I'm going to say I'm with MikeNum on this one. I know you aren't dealing with a super large machine, but I've dealt with CNC in a metal manufacturing business and cabinetry business. It's not as easy as one first ventures it to be. There is lots of setup and maintenance involved. The machine at the cabinet shop used 5'x12' sheets and had to run nearly 12 hours a day to pay for itself, which it hasn't yet I know. One minor mistake in programming, like the up/down shear cutting only 0.005" too deep ends up taking an extra 3 hours to fix.

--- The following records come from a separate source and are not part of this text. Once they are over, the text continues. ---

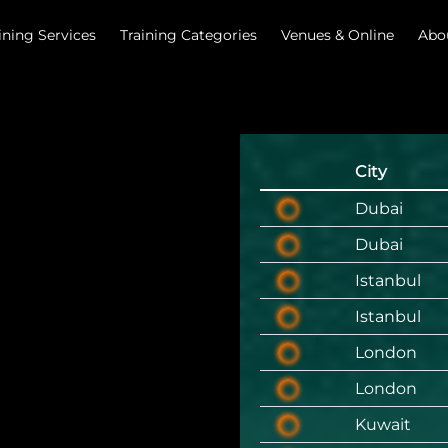
ining Services
Training Categories
Venues & Online
Abo
City
Dubai
Dubai
Istanbul
Istanbul
London
London
Kuwait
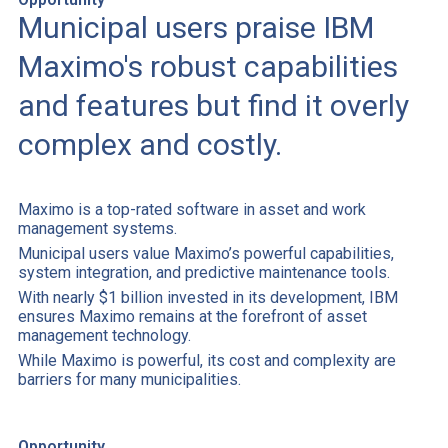
Municipal users praise IBM
Maximo's robust capabilities
and features but find it overly
complex and costly.
Maximo is a top-rated software in asset and work
management systems.
Municipal users value Maximo’s powerful capabilities,
system integration, and predictive maintenance tools.
With nearly $1 billion invested in its development, IBM
ensures Maximo remains at the forefront of asset
management technology.
While Maximo is powerful, its cost and complexity are
barriers for many municipalities.
Opportunity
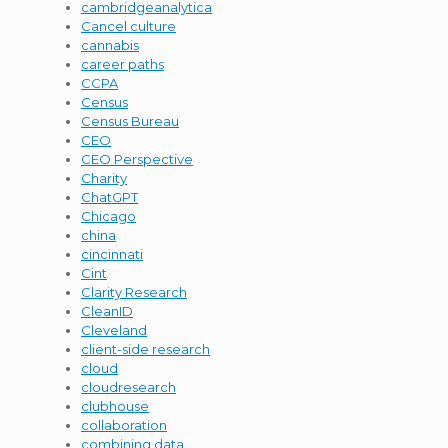
cambridgeanalytica
Cancel culture
cannabis
career paths
CCPA
Census
Census Bureau
CEO
CEO Perspective
Charity
ChatGPT
Chicago
china
cincinnati
Cint
Clarity Research
CleanID
Cleveland
client-side research
cloud
cloudresearch
clubhouse
collaboration
combining data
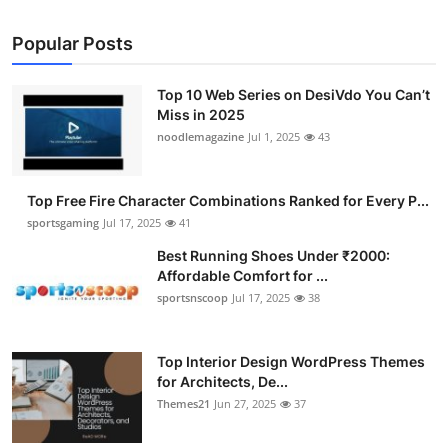
Popular Posts
Top 10 Web Series on DesiVdo You Can’t
Miss in 2025
noodlemagazine
Jul 1, 2025
43
Top Free Fire Character Combinations Ranked for Every P...
sportsgaming
Jul 17, 2025
41
Best Running Shoes Under ₹2000:
Affordable Comfort for ...
sportsnscoop
Jul 17, 2025
38
Top Interior Design WordPress Themes
for Architects, De...
Themes21
Jun 27, 2025
37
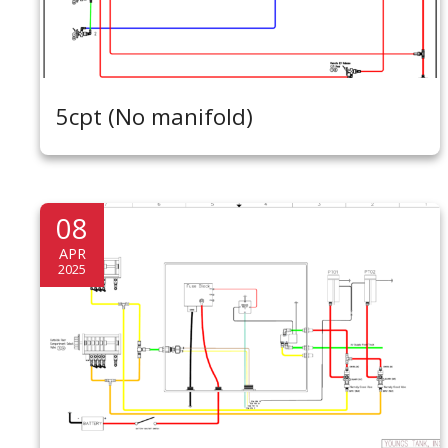
5cpt (No manifold)
08
APR
2025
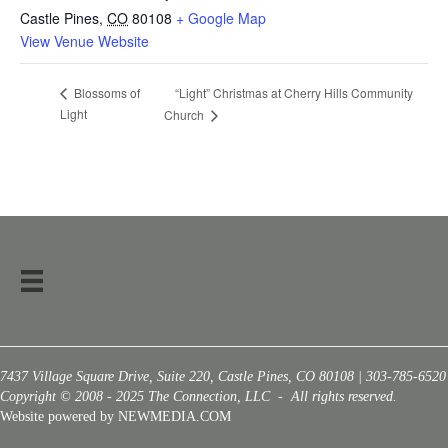
Castle Pines
,
CO
80108
+ Google Map
View Venue Website
“Light” Christmas at Cherry Hills Community
Blossoms of
Light
Church
7437 Village Square Drive, Suite 220, Castle Pines, CO 80108 | 303-785-6520
Copyright © 2008 - 2025 The Connection, LLC - All rights reserved.
Website powered by NEWMEDIA.COM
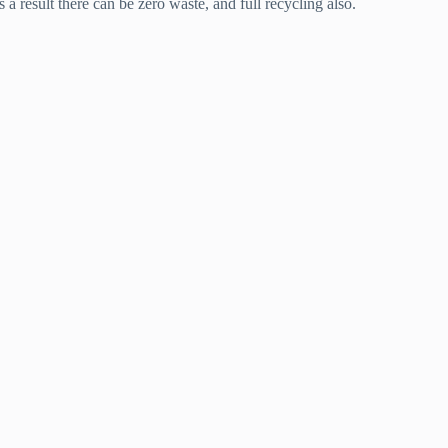
 a result there can be zero waste, and full recycling also.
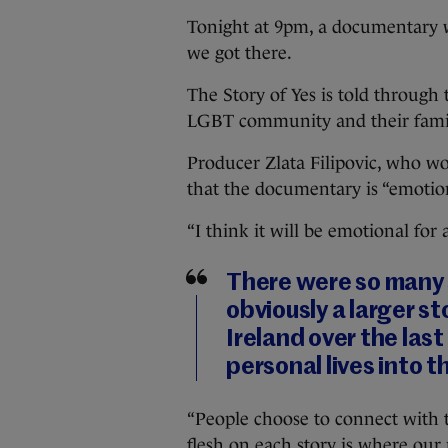
Tonight at 9pm, a documentary wi
we got there.
The Story of Yes is told through
LGBT community and their famil
Producer Zlata Filipovic, who w
that the documentary is “emotion
“I think it will be emotional for 
There were so many 
obviously a larger s
Ireland over the last
personal lives into th
“People choose to connect with t
flesh on each story is where our 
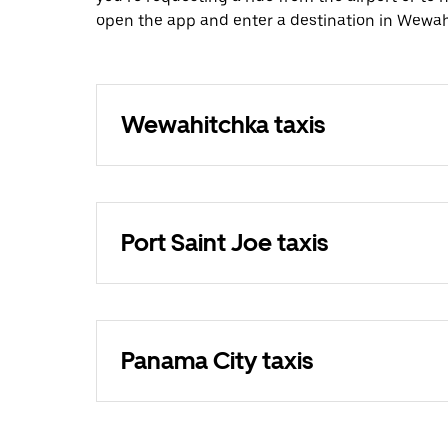
open the app and enter a destination in Wewah
Wewahitchka taxis
Port Saint Joe taxis
Panama City taxis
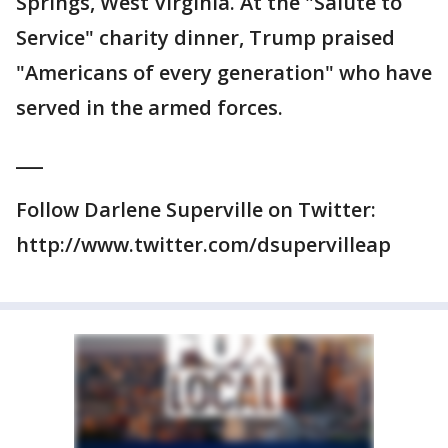
Springs, West Virginia. At the "Salute to
Service" charity dinner, Trump praised
"Americans of every generation" who have
served in the armed forces.
___
Follow Darlene Superville on Twitter:
http://www.twitter.com/dsupervilleap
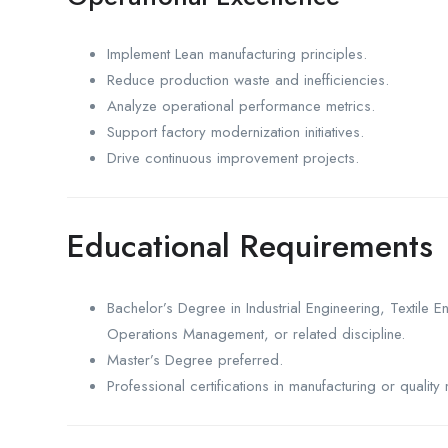
Implement Lean manufacturing principles.
Reduce production waste and inefficiencies.
Analyze operational performance metrics.
Support factory modernization initiatives.
Drive continuous improvement projects.
Educational Requirements
Bachelor’s Degree in Industrial Engineering, Textile
Operations Management, or related discipline.
Master’s Degree preferred.
Professional certifications in manufacturing or qual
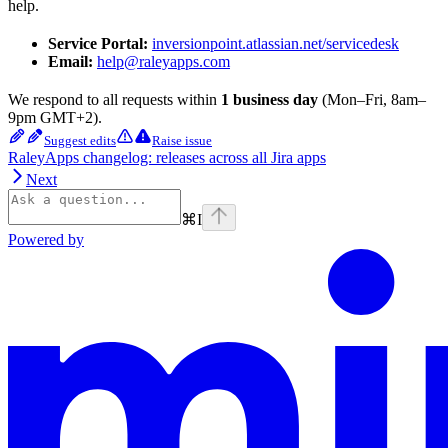
help.
Service Portal:
inversionpoint.atlassian.net/servicedesk
Email:
help@raleyapps.com
We respond to all requests within
1 business day
(Mon–Fri, 8am–
9pm GMT+2).
Suggest edits
Raise issue
RaleyApps changelog: releases across all Jira apps
Next
⌘
I
Powered by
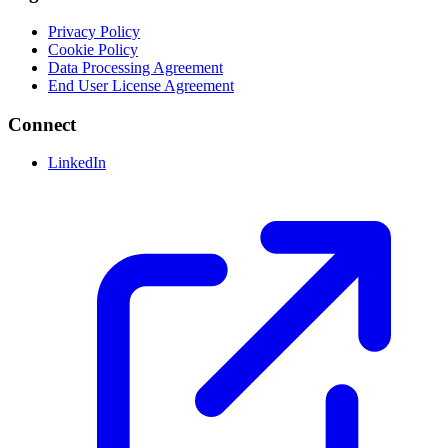
Privacy Policy
Cookie Policy
Data Processing Agreement
End User License Agreement
Connect
LinkedIn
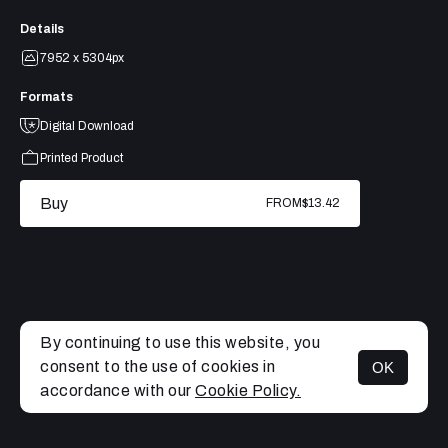
Details
7952 x 5304px
Formats
Digital Download
Printed Product
Buy
FROM
$13.42
By continuing to use this website, you
consent to the use of cookies in
OK
MENU
accordance with our
Cookie Policy.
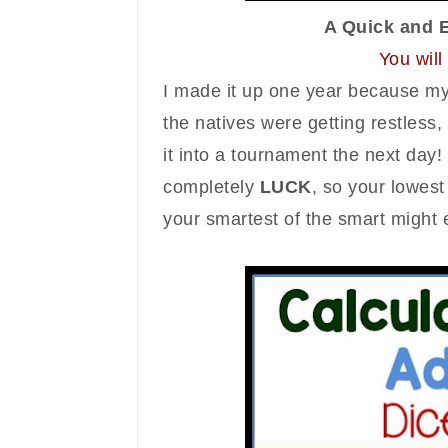
A Quick and 
You wil
I made it up one
year
because my 
the natives were getting restles
it into a tournament the next day! 
completely
LUCK
, so
your
lowes
your
smartest of the smart might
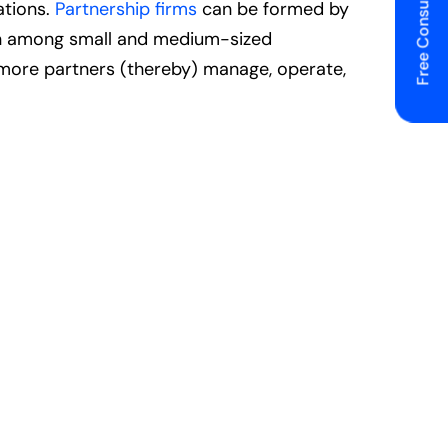
Free Consulting
ations.
Partnership firms
can be formed by
mon among small and medium-sized
r more partners (thereby) manage, operate,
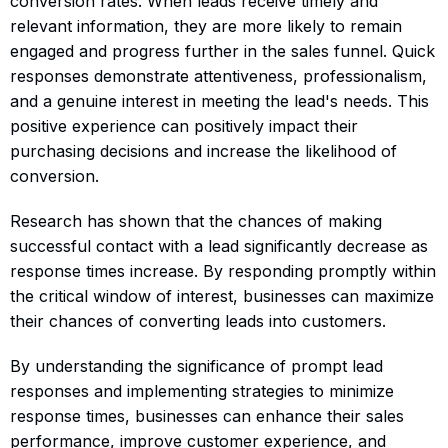
conversion rates. When leads receive timely and
relevant information, they are more likely to remain
engaged and progress further in the sales funnel. Quick
responses demonstrate attentiveness, professionalism,
and a genuine interest in meeting the lead's needs. This
positive experience can positively impact their
purchasing decisions and increase the likelihood of
conversion.
Research has shown that the chances of making
successful contact with a lead significantly decrease as
response times increase. By responding promptly within
the critical window of interest, businesses can maximize
their chances of converting leads into customers.
By understanding the significance of prompt lead
responses and implementing strategies to minimize
response times, businesses can enhance their sales
performance, improve customer experience, and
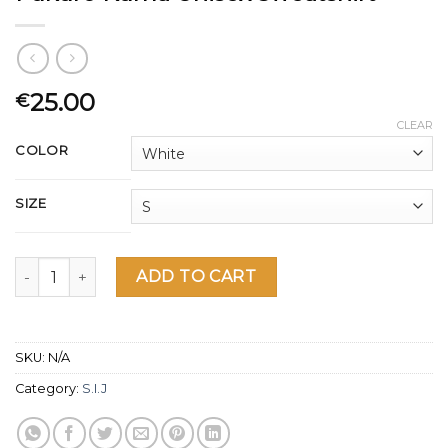
25.00
€
CLEAR
COLOR
SIZE
Fukuro Kuma Unisex Sweatshirt quantity
ADD TO CART
SKU:
N/A
Category:
S.I.J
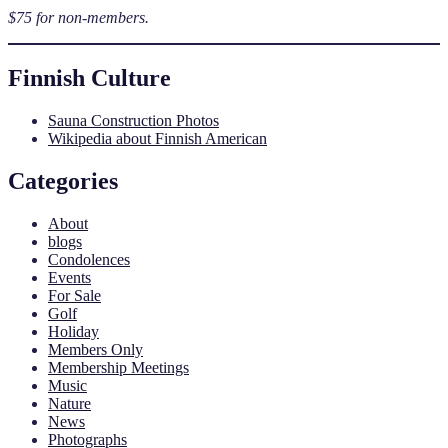
$75 for non-members.
Finnish Culture
Sauna Construction Photos
Wikipedia about Finnish American
Categories
About
blogs
Condolences
Events
For Sale
Golf
Holiday
Members Only
Membership Meetings
Music
Nature
News
Photographs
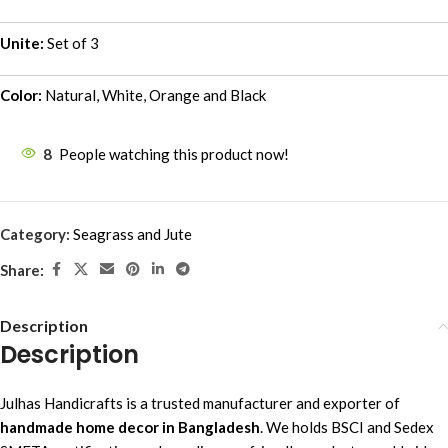
Unite:
Set of 3
Color:
Natural, White, Orange and Black
8
People watching this product now!
Category:
Seagrass and Jute
Share:
Description
Description
Julhas Handicrafts is a trusted manufacturer and exporter of
handmade home decor in Bangladesh
. We holds BSCI and Sedex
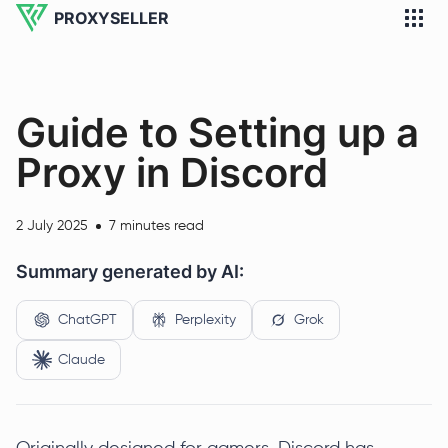
PROXYSELLER
Guide to Setting up a
Proxy in Discord
2 July 2025
7 minutes read
Summary generated by AI:
ChatGPT
Perplexity
Grok
Claude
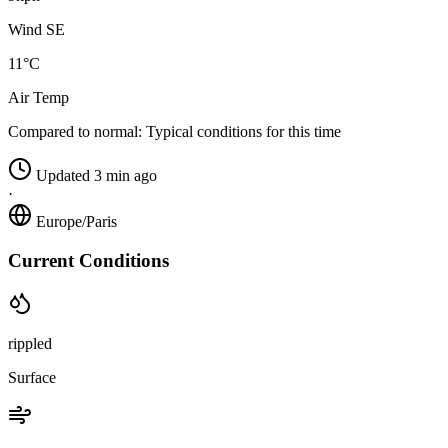
Wind SE
11°C
Air Temp
Compared to normal:
Typical conditions for this time
Updated 3 min ago
·
Europe/Paris
Current Conditions
rippled
Surface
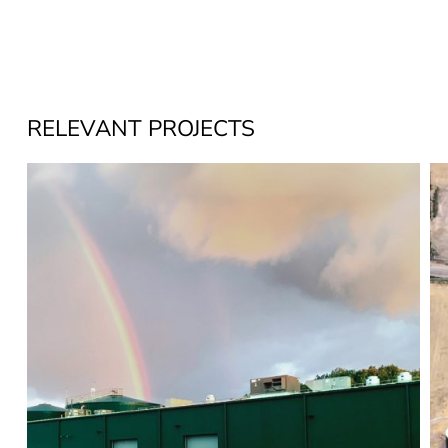
RELEVANT PROJECTS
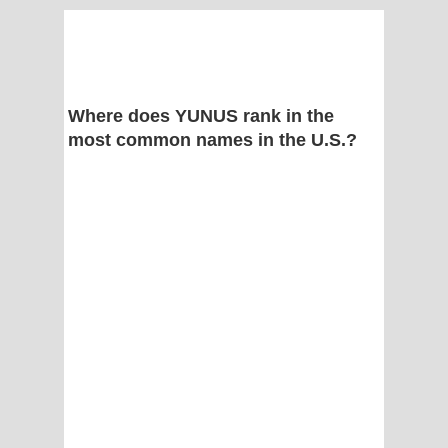
Where does YUNUS rank in the
most common names in the U.S.?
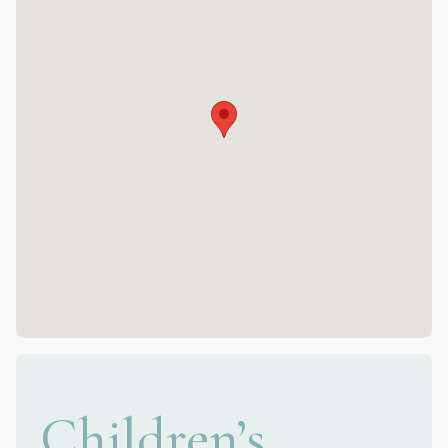
Children’s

And, the program will not do it all for you. If you let each scan become a production piece without checking it thoroughly, it's going to cost you big time, as the scans aren't 100% accurate. Most CNC equipment requires 3 or 4 setup routines for even the simplest part...as there has to be some indexing done.
Also, it's not the machine that's going to cost you the most money, it's the tooling and learning when/what to tell the machine to do with a certain tool.

Good luck! Hope it works out for you.


----------



## hurricaneracing (Jun 24, 2002)

Colors availible will be Blue, Gold, Silver Purple, Red and of course black.


I do realize it is going to take alot of work and design but I am hard headed and stuborn...The way it is looking right now is I should be set up in a month or so. I think the only way I can convince myself this wont work is if I fail which I hope this wont be the case.
As far as spending the money on going faster I am probaly the fastest guy in the state its just the corners seem to kill me so spending the money on faster equiptment wont help so I will have to spend it on looking good while the car is upside down...


----------



## THE DARKSIDE (Oct 7, 2001)

I hope that you understand that a good CNC mill is going to set you back at least 60K and probably more...


----------



## hurricaneracing (Jun 24, 2002)

Nothing I have looked at has been cheap that is for sure.


----------



## Hank80 (Jul 22, 2003)

Jeremy,

I have a sherline CNC, which I use to work 1" and 1 1/2" live steam. Just working a small part does take a tremendous amount of time. To be able to cut or machine you need more than a 2D drawing or image. You need to have what ever it is you are going to work, drawn up in CAD in 3D, meaning you need to have an X,Y and Z axis. Thats what CNC works from, not to mention the mathematics involved..If your at HW Saturday, I'll be over and explain more in depth if your interested.

H


----------



## hurricaneracing (Jun 24, 2002)

Already have the scanning software, CAD software, and the CNC software loaded checking it out as I type.


----------



## THE DARKSIDE (Oct 7, 2001)

hurricaneracing said:


> Nothing I have looked at has been cheap that is for sure.


I believe you in that regard. I know that the one used to cut all of our products was nearly 120K, and they get a lot more expensive from there


----------



## Hank80 (Jul 22, 2003)

Jeremy,
Check your pm, email.

Thanks.


----------



## DynoMoHum (Sep 25, 2001)

I think if you are going with this thinking you want to 'pay' for the machine by selling out services... you will fail, unless you plan on doing it full time... and I don't think you will get enough RC business to do it full time, not from individual hobby enthusiasts. If you go into it knowing your going to loose money, and still want to do it, then go for it... 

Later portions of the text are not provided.